To estimate the maturity of regenerated cells, we used our dataset of mouse hair cells from embryonic and adult vestibule (Supplementary Fig. 4, see also GEO under accession codes GSE251854). Using this developmental dataset, we calculated the top 100 genes upregulated in immature, 200 genes upregulated in mature hair cells (independent of hair cell subtype), 100 genes upregulated in type I and type II hair cells, and 57 Notch genes (see complete list of genes in Supplementary Data 2).

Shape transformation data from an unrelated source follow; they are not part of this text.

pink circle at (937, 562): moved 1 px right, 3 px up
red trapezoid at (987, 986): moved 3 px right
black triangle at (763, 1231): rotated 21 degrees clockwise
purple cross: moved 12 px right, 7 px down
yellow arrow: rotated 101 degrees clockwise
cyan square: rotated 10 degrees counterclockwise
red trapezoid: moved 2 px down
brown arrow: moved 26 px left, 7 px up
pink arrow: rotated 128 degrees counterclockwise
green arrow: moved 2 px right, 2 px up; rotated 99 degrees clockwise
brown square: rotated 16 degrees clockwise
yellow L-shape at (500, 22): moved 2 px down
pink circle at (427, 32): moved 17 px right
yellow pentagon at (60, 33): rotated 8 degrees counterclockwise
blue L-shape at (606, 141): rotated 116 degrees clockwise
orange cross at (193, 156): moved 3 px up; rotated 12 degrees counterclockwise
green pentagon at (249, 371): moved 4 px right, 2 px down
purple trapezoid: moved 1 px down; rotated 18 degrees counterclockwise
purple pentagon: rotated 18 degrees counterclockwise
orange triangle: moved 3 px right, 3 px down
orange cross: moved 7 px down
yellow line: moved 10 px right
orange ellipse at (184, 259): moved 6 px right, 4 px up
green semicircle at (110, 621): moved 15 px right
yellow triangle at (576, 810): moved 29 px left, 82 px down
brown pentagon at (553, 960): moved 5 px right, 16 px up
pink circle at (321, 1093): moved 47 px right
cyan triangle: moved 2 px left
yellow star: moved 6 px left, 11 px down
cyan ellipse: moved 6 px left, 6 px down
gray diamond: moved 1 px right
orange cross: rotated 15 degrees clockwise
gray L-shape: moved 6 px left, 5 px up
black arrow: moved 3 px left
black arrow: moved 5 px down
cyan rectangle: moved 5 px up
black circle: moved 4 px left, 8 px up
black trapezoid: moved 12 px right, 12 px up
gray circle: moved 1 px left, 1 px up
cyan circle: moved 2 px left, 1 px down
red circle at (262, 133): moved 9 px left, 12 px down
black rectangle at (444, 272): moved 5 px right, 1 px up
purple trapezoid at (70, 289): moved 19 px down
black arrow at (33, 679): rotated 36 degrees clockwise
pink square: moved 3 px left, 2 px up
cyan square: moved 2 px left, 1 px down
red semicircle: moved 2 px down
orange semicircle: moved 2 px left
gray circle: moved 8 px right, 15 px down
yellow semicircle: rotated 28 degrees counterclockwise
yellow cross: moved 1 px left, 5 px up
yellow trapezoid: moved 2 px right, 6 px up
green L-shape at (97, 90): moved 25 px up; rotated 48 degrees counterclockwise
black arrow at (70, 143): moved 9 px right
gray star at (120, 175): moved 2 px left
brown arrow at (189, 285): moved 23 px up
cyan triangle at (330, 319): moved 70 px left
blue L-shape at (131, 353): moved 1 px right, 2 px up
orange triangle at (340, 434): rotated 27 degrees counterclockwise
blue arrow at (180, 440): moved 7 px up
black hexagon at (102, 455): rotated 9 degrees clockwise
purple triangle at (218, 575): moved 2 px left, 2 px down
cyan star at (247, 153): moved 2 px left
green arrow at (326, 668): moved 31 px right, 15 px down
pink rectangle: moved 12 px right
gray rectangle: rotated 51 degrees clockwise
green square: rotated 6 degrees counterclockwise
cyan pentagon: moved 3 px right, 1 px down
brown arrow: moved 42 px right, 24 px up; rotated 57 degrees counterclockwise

Signature scores were calculated for each cell in the regeneration datasets by isolating genes from those gene lists, taking normalized gene counts, scaling and centering counts per gene in each cell, and then averaging across all genes in the signature list. Signature scores were further added to converting hair cells using genes previously identified as Notch targets.

Reporting summary

Further information on research design is available in the Nature Portfolio Reporting Summary linked to this article.